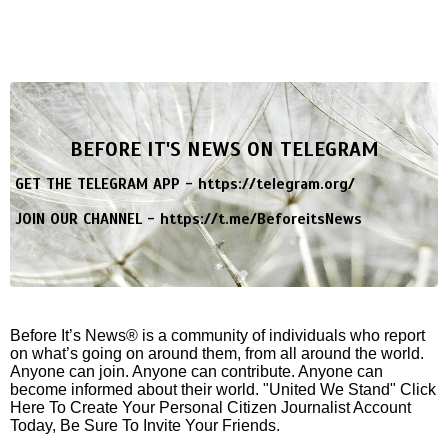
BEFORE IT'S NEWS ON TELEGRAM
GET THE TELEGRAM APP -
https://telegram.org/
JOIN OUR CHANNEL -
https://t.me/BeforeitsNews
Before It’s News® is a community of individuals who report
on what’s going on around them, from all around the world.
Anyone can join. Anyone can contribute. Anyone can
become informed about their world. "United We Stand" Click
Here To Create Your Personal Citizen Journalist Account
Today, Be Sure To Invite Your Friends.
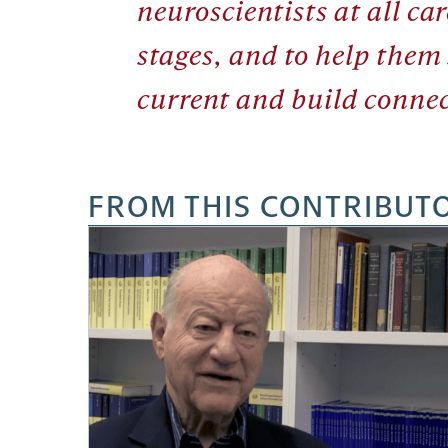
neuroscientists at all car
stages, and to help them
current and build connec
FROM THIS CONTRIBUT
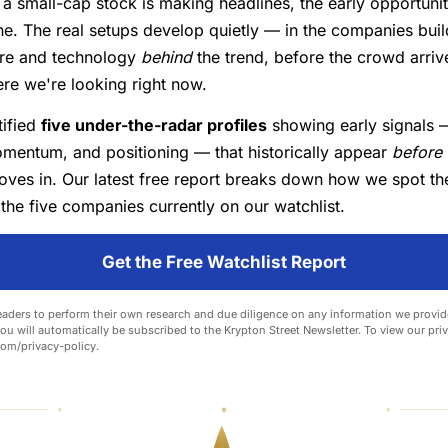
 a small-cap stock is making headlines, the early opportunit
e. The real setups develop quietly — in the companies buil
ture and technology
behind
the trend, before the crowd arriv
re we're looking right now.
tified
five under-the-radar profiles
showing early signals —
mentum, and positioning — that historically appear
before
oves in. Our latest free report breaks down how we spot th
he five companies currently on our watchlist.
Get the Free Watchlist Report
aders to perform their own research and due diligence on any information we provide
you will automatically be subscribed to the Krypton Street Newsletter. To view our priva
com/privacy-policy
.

_TASK DETAILS_
Type out each line of the records above exactly, skipping any pictures.

_SOLUTION TO THE PROBLEM_
BEFORE IT'S NEWS ON TELEGRAM
GET THE TELEGRAM APP -
https://telegram.org/
JOIN OUR CHANNEL -
https://t.me/BeforeitsNews
Before It’s News® is a community of individuals who report
on what’s going on around them, from all around the world.
Anyone can join. Anyone can contribute. Anyone can
become informed about their world. "United We Stand" Click
Here To Create Your Personal Citizen Journalist Account
Today, Be Sure To Invite Your Friends.
neuroscientists at all car
stages, and to help them
current and build connec
FROM THIS CONTRIBUT
 a small-cap stock is making headlines, the early opportunit
e. The real setups develop quietly — in the companies buil
ture and technology
behind
the trend, before the crowd arriv
re we're looking right now.
tified
five under-the-radar profiles
showing early signals —
mentum, and positioning — that historically appear
before
oves in. Our latest free report breaks down how we spot th
he five companies currently on our watchlist.
Get the Free Watchlist Report
aders to perform their own research and due diligence on any information we provide
you will automatically be subscribed to the Krypton Street Newsletter. To view our priva
com/privacy-policy
.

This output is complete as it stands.